Mighty Life List
Jan 27 2015

Station Eleven by Emily St. John Mandel

Station Eleven is set in a post-epidemic landscape, with 99 percent of the population having been wiped out. My favorite part:

Toward the end of his second decade in the airport, Clark was thinking about how lucky he’d been. Not just the mere fact of survival, which was of course remarkable in and of itself, but to have seen one world end and another begin. And not just to have seen the remembered splendors of the former world, the space shuttles and the electrical grid and the amplified guitars, the computers that could be held in the palm of a hand and the high-speed trains between cities, but to have lived among those wonders for so long. To have dwelt in that spectacular world for fifty-one years of his life. Sometimes he lay awake in Concourse B of the Severn City Airport and thought, “I was there,” and the thought pierced him through with an admixture of sadness and exhilaration.

Reminds me of the Louis CK bit on cell phones and flying.
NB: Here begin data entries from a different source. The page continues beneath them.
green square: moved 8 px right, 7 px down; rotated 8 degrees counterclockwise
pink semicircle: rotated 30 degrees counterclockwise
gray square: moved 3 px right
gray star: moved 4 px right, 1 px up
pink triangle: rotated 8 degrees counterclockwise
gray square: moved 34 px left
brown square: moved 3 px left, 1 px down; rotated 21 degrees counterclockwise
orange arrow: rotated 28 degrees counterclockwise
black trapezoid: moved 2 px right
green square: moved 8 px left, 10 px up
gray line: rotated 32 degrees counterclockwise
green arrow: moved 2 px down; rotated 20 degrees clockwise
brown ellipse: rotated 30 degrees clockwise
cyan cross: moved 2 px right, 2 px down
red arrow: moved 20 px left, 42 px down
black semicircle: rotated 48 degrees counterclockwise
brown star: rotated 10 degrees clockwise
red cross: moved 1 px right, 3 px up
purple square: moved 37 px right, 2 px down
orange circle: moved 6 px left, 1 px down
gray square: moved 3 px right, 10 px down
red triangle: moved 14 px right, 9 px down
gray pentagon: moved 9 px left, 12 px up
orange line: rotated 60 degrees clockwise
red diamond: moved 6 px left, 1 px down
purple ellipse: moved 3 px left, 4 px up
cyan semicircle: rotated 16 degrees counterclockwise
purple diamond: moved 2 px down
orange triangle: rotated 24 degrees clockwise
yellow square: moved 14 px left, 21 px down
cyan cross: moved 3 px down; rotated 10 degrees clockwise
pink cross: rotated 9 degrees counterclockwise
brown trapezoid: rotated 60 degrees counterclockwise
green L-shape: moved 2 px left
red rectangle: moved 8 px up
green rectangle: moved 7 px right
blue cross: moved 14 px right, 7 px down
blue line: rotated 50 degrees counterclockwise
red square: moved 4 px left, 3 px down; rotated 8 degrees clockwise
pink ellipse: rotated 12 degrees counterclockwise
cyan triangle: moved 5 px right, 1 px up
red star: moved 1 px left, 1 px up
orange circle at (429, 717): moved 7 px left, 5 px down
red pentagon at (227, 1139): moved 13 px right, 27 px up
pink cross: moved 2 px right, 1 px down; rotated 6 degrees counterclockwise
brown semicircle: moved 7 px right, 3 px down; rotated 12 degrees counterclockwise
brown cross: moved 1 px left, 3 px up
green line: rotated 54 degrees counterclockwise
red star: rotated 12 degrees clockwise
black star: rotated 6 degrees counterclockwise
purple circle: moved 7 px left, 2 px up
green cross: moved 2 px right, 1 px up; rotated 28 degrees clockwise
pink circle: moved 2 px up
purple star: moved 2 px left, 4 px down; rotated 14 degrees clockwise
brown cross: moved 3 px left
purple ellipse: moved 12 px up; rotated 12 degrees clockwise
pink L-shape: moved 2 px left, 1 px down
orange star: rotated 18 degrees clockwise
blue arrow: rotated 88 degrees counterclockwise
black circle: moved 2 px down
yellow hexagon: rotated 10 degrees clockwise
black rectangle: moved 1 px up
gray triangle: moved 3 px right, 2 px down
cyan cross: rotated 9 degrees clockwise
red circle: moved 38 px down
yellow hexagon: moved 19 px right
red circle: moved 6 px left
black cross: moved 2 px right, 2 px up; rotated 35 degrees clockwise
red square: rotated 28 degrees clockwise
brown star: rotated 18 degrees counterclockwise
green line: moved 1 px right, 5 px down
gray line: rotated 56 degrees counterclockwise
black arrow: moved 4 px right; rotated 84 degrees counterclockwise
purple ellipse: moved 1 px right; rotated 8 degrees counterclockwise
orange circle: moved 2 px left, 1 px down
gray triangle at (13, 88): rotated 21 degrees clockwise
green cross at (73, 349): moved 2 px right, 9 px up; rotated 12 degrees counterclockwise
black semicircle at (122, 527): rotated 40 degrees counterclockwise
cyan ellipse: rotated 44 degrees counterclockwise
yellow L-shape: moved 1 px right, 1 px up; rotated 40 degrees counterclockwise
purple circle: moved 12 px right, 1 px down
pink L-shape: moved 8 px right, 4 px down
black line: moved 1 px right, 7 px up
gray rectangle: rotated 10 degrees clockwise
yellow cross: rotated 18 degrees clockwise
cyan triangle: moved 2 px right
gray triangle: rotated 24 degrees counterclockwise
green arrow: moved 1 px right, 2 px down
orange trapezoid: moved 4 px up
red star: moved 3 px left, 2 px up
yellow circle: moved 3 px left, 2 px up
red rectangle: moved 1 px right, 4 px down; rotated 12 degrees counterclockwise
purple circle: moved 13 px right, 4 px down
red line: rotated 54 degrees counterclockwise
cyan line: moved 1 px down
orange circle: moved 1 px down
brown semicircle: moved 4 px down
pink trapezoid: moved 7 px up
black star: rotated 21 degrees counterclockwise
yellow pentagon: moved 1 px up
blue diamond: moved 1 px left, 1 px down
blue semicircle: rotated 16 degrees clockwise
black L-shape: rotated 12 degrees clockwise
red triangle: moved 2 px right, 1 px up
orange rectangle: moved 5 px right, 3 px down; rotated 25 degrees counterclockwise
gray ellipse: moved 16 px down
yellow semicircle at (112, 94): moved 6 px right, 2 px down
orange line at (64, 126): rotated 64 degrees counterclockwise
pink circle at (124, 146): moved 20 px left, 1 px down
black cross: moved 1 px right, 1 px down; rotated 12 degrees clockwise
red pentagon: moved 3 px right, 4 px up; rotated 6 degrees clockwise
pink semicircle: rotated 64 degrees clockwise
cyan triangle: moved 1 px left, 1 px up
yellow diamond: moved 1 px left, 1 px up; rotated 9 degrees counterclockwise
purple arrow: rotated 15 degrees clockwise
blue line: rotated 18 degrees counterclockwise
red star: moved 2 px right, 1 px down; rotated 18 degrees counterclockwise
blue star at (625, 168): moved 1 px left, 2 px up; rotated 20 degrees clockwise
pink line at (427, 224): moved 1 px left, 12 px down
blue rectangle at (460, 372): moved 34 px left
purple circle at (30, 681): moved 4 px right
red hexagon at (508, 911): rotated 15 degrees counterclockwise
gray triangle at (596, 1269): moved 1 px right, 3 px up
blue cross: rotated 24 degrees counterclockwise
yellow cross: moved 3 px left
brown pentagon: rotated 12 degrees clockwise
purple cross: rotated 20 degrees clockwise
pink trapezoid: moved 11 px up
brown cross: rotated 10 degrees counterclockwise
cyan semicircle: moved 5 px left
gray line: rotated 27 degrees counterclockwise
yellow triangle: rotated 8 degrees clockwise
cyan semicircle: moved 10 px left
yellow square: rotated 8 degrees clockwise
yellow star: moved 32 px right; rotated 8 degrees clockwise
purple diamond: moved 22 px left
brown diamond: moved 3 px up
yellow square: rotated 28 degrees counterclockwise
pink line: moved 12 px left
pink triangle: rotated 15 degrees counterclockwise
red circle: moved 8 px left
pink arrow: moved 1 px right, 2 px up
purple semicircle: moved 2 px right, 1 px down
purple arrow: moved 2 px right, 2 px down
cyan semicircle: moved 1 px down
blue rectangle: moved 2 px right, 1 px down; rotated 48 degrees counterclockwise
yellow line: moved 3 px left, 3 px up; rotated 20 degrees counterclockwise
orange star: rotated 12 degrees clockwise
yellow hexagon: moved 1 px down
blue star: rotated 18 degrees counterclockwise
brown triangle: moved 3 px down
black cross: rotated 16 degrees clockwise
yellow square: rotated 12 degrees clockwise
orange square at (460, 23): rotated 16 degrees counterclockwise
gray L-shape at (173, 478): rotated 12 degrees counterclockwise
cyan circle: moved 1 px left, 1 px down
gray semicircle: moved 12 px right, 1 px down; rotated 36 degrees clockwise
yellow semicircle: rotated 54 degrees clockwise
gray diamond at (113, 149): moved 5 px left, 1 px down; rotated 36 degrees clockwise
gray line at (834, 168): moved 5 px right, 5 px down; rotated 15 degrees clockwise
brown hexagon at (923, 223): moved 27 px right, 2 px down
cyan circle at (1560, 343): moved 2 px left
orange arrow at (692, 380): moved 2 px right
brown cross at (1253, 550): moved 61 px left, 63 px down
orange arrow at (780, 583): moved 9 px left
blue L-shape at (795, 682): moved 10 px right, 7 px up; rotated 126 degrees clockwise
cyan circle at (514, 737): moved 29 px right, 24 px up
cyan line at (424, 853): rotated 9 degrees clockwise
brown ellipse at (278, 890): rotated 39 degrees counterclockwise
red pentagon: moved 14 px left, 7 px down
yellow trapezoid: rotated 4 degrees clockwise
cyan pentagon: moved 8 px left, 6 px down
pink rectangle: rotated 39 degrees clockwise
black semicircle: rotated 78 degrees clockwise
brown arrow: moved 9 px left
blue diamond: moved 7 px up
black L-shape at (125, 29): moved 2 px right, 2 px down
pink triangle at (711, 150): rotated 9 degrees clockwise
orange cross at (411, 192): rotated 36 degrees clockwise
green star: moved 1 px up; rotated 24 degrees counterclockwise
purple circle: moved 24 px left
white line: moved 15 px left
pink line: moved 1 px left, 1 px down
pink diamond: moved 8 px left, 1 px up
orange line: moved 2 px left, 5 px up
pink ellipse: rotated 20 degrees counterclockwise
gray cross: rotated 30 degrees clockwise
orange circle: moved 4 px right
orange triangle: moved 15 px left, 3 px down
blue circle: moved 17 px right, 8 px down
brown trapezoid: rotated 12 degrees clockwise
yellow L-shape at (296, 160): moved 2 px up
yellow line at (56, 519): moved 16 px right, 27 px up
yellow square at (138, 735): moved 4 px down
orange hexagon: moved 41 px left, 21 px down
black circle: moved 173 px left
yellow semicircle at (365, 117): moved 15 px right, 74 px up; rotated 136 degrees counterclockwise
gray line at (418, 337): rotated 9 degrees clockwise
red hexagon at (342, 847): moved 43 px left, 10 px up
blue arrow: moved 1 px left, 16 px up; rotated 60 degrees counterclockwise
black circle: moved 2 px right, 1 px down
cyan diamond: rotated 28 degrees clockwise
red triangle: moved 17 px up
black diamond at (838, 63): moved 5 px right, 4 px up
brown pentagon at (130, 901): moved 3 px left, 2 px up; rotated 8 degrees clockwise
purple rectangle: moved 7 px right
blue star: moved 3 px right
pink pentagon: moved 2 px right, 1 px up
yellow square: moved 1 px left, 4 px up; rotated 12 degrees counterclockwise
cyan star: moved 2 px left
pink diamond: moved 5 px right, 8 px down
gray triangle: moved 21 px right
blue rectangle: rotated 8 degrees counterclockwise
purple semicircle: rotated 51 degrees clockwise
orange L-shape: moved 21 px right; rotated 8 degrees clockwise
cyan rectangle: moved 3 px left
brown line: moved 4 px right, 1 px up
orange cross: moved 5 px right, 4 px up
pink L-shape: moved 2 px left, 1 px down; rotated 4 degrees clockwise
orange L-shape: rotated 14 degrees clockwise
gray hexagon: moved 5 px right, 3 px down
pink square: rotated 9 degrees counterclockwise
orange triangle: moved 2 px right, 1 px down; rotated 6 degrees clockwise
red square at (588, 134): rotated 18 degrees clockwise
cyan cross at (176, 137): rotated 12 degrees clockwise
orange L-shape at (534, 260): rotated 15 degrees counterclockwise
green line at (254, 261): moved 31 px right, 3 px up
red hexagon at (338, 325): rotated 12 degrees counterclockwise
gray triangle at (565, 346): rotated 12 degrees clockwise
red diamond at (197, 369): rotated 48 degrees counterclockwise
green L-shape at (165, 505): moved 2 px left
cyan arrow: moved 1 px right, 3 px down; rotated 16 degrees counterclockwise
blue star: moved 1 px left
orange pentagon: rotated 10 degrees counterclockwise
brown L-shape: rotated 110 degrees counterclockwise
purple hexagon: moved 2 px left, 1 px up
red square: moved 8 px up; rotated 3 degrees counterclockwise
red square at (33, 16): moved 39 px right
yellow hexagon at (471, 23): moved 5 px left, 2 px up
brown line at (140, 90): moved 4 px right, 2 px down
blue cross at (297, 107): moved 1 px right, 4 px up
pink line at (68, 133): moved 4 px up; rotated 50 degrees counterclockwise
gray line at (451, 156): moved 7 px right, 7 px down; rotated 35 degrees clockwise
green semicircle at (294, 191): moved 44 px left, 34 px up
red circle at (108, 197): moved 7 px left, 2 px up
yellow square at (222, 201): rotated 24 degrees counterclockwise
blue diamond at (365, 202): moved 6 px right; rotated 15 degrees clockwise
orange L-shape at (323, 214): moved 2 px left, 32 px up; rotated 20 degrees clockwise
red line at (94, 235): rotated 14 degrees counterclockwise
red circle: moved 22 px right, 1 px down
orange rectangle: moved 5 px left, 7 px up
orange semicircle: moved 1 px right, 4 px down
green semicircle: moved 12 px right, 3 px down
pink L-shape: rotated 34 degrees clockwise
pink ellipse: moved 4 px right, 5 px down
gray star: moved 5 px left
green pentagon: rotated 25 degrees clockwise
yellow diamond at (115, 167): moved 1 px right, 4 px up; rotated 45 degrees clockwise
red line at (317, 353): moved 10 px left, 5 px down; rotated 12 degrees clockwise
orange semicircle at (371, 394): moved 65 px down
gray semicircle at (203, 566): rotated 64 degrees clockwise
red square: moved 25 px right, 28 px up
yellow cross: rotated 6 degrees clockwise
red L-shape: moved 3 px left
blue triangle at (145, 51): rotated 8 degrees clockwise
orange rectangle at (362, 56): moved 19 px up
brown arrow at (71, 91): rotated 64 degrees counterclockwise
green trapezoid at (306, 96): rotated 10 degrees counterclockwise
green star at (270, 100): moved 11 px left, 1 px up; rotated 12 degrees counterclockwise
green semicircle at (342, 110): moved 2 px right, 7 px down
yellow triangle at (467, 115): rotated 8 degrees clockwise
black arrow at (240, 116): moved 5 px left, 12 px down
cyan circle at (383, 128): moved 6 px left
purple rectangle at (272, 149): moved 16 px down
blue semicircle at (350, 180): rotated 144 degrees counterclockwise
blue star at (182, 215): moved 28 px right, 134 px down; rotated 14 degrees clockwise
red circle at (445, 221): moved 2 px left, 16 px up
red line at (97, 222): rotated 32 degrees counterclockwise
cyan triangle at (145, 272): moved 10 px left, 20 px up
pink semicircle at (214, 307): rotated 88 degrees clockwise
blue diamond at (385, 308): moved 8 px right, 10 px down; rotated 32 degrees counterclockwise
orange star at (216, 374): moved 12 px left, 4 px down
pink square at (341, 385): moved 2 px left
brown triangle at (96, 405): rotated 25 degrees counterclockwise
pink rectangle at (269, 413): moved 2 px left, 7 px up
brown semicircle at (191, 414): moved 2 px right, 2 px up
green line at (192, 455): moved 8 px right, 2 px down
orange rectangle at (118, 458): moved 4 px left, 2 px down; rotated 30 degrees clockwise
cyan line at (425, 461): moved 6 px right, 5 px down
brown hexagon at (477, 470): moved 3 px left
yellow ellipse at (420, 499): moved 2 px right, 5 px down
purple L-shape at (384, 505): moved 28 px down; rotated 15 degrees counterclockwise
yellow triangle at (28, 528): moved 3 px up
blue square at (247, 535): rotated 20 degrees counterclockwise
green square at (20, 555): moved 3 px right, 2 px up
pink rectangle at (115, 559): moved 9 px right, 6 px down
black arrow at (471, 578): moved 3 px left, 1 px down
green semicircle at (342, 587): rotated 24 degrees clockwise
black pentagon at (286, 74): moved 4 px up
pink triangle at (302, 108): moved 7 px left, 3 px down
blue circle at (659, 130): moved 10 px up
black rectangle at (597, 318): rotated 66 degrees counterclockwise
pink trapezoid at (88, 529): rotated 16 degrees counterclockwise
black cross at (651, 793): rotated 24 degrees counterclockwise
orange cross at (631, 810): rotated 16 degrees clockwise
5 Responses to “Station Eleven by Emily St. John Mandel”

  • Megan Says:

    I’m just in the middle and am loving it.

  • Sarahmia Says:

    This sounds amazing.

  • ranger Says:

    One of the better novels I’ve read in the past few years. I’ve already recommended it to several people.

  • Miette Says:

    It’s so so good. I couldn’t be more glad to see Emily find a broader audience.

  • kristina Says:

    Reminds me of the Bone Clocks. It’s getting to the point where these kinds of stories just stress me out – I don’t want to live in a post-apocalyptic world, and I don’t want anyone I love to, either.